The Global Financial Crisis: A Dj Vu
Mar.09, 2010 Categories: Uncategorized
In the years ahead of the global economic crisis, a subprime mortgage crisis was already toppling the foundations of the wider housing market. Reckless borrowing by consumers along with excessive leveraging of Wallstreet brought the US to the threshold. Everybody was shocked when the news broke out and the degree on how Wallstreet really messed up was the focus of everybody’s attention.
Bear Stearns is a global investment bank that was the first to go down where JPMorgan Chase saved it by acquiring it in March 2008. Then President Bush and his Treasury Secretary, Henry Paulson, remained firm in the belief that the economic fundamentals of the country was still solid. Also that time, the White House was confining the matter to just the subprime mortgage sector.
Freddie Mac and Fannie Mae are two mortgage giants which next fell in August 2008. The Government decided to bail them out by spending trillion in taxpayer money. The collapse of Wallstreet came about soonafter. In turn, Wallstreet’s five investment banks which include Merrill Lynch, Bear Stearns, Lehman Brothers, Goldman Sachs, and Morgan Stanley, either dissolved or reduced to depository banks.
The world’s largest insurer, AIG, was understood to be the next key financial body to fall. AIG was too valuable and letting it fall was unthinkable. Otherwise the consequences would result to another great depression. The government considered it necessary to bailout AIG because it has a lot of tie to many institutions where money is pretty much wrapped around it. Taxpayers were forced to pay billion to bailout the insurance giant.
The collapse of these institutions and the fall of the stock market were events mirroring that of what happened prior to the 1920s great depression and a lot of people believed that another great depression is on the horizon. Before the financial crisis in 2008, the housing bubble was fueled by easy money that also happened in the 1920s. The federal government had made it possible for nearly everyone to own their own home by giving a 1% rate on mortgage. Because of this, mortgages and other types of loans were easily approved by most banks across the country without doing some background checks. Plenty of loan applicants lie about how much money they make and only a credit rating will be asked. Even individuals who don’t have jobs were granted loans simply because this crucial information are not verified by lenders.
Lenders are keen and confident to grant “risky” loans because of a financing tool acknowledged as mortgage-backed securities. These loans were bulked and resold to banks in Wallstreet and banks in Wallstreet bundle these loans into higher yielding mortgage-backed securities and sold to investors around the world.
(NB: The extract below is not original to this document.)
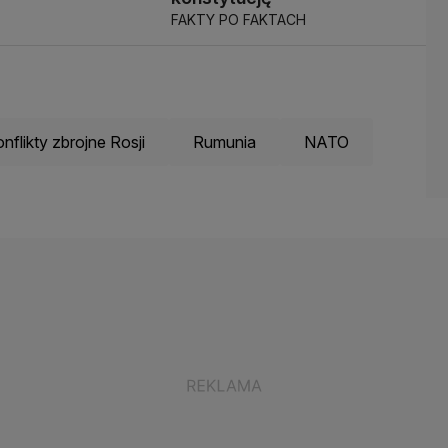
FAKTY PO FAKTACH
nflikty zbrojne Rosji
Rumunia
NATO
Due to the “pooled risks” involving many investors from other nations, these loans are believed to be protected and because of this point of view it was assumed that it will always be safe.
Since a lot of people were affected, these were all a big mistake that dragged each and every individual from every corner of the world into financial struggle. Job-losses, foreclosures, bankruptcies, debts, etc. are all the outcome of this human error. Now that the economies around the planet are slowly recovering from the aftermath, this should serve as an important lesson to all of us to not make the same mistakes for a second time.